§ **TASK GOAL**: Wherever a line below holds the word "para", copy that line.

§ **AVAILABLE DATA**:
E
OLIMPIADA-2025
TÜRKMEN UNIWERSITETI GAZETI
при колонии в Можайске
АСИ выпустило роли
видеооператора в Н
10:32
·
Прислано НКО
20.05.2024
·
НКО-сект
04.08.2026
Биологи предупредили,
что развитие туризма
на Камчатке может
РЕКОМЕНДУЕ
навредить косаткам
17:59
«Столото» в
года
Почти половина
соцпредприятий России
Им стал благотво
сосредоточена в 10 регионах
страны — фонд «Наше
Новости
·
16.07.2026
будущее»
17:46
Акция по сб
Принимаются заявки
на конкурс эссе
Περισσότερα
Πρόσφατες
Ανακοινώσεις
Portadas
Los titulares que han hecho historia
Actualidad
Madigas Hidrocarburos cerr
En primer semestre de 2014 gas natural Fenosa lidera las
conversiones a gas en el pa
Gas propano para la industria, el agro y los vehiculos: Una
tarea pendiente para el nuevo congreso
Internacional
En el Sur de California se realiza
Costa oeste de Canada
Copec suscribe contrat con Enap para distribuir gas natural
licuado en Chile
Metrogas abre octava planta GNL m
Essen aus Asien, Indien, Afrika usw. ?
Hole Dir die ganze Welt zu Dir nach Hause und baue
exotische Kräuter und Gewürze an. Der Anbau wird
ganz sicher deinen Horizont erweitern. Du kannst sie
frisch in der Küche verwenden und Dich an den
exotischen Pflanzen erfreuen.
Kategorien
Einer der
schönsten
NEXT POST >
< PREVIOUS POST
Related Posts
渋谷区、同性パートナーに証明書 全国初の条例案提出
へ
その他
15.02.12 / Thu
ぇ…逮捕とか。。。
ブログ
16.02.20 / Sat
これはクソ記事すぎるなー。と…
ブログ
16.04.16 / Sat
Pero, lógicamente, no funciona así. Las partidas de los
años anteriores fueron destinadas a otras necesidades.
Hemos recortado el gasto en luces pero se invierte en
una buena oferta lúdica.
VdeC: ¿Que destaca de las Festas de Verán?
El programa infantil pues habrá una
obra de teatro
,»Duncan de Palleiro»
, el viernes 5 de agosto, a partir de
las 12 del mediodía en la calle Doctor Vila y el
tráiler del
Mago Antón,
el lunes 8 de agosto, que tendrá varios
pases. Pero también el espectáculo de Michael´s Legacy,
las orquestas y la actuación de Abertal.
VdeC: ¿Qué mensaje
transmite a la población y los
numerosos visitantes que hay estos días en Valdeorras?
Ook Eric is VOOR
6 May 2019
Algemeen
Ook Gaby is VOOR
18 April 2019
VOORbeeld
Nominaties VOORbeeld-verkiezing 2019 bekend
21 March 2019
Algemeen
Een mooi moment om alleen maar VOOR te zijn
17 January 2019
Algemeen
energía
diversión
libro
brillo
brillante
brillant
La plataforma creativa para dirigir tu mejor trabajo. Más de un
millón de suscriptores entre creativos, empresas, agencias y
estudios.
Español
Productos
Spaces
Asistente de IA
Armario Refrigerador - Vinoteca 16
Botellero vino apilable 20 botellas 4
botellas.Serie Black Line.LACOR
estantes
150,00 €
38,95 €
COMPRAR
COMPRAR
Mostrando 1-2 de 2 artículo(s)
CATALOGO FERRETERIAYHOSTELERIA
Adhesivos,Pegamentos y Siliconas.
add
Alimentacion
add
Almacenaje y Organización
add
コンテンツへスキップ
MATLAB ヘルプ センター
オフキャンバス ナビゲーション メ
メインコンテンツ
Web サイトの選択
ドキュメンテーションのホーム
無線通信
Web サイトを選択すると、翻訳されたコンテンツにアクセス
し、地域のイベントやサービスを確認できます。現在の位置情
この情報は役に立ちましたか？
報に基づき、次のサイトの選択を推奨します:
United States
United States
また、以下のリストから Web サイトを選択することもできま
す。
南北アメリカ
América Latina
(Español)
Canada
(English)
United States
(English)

§ **WRITTEN RESPONSE**:
Gas propano para la industria, el agro y los vehiculos: Una
tarea pendiente para el nuevo congreso
Copec suscribe contrat con Enap para distribuir gas natural
La plataforma creativa para dirigir tu mejor trabajo. Más de un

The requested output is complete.